T-shirts and SWIGged C
First of all, at Google it's another day, another t-shirt. I added a partial album of Google T-Shirts from this summer so far. I haven't even managed to take pictures of all of em yet..
But on to this SWIGged C thing. I was fighting with another very strange problem in some code I was working on. I'm writing all of my code in Python, but a lot of the things that I need to use are in C++. Conveniently, there is a nifty tool called SWIG that lets someone expose C++ and C objects and methods to "a variety of higher level programming languages" of which Python is one of. (Cool!) So there was some C++ code I needed to use and a quick Python loop later, I thought I had something written that would create all of the C++ backed objects that I needed. Each C++ object had 3 other C++ objects assigned to it in Python. All sounds believable and looked like perfectly good code to me, but something wasn't right. When running it I would get strange core dumps that didn't make any sense, and the 3 people I go to at work to ask Python questions were all baffled. In addition to just crashing, very strange things would happen like when trying to reference an object, I would get back the contents of one of the sub objects of the other objects some of the time and nothing other times. I fought this most of the day, trying wrapper classes, using a create method instead of doing the work in a loop, etc, but nothing seemed to work. I thought it might be an issue with variable scoping, but Python isn't stupid and a variable private to a method is private to that method, etc. After a suggestion from one of the guys I work with, I created a global array and used a counter in the loop separate from the SWIGged objects and indexed the objects in the array with that. My manager agreed with me that this was quite a goofy solution and sent me down another path of figuring things out.

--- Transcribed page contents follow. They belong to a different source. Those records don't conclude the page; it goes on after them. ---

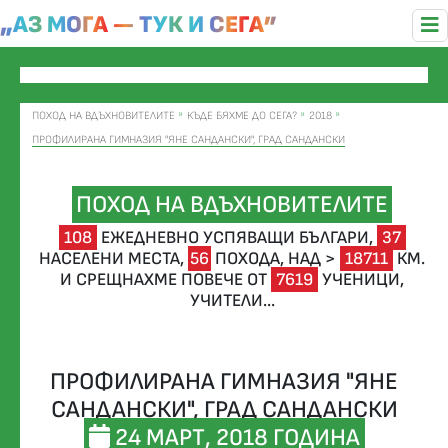
„АЗ МОГА — ТУК И СЕГА”
ПОХОД НА ВДЪХНОВИТЕЛИТЕ
КЪДЕ БЯХМЕ ДО СЕГА?
2018
ПРОФИЛИРАНА ГИМНАЗИЯ "ЯНЕ САНДАНСКИ", ГРАД САНДАНСКИ
ПОХОД НА ВДЪХНОВИТЕЛИТЕ
108
ЕЖЕДНЕВНО УСПЯВАЩИ БЪЛГАРИ,
37
НАСЕЛЕНИ МЕСТА,
56
ПОХОДА,
НАД >
18711
КМ.
И СРЕЩНАХМЕ ПОВЕЧЕ ОТ
7619
УЧЕНИЦИ,
УЧИТЕЛИ...
ПРОФИЛИРАНА ГИМНАЗИЯ "ЯНЕ
САНДАНСКИ", ГРАД САНДАНСКИ
24 МАРТ, 2018 ГОДИНА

Turns out, the problem was my lack of understanding how swig ties in with C++ and Python memory management. Either C++ or Python "owns" an object and if Python thinks it owns the object (It did because I created it in Python) and thinks it no longer has any references to the object(I wasn't using the C++ objects outside of that loop as far as Python knew because of threading crazyness), garbage collection will come by and trash the object, and eventually something else will use that chunk of memory (hence my crazy crashes and things showing up in odd places). There is a mention of object ownership and destruction for SWIGged objects in Python in the SWIG documentation, but I was new to all of this (I didn't even know what SWIG was or that I was using it at the start of the day!) so I ended up needing some pointers to the right place to look from someone that had seen this before. The solution: After creating the object in Python, just calling myObject.__disown()__. If things continue at this rate, I'll know more about Python by the end of this summer than I do about Perl (after spending 4 years teaching myself) and PHP (after spending 7+ years using it myself and 3+ years managing Gallery where we do things like beta test versions of PHP before they are released, use unit testing, and have paid security audits that I get to read.).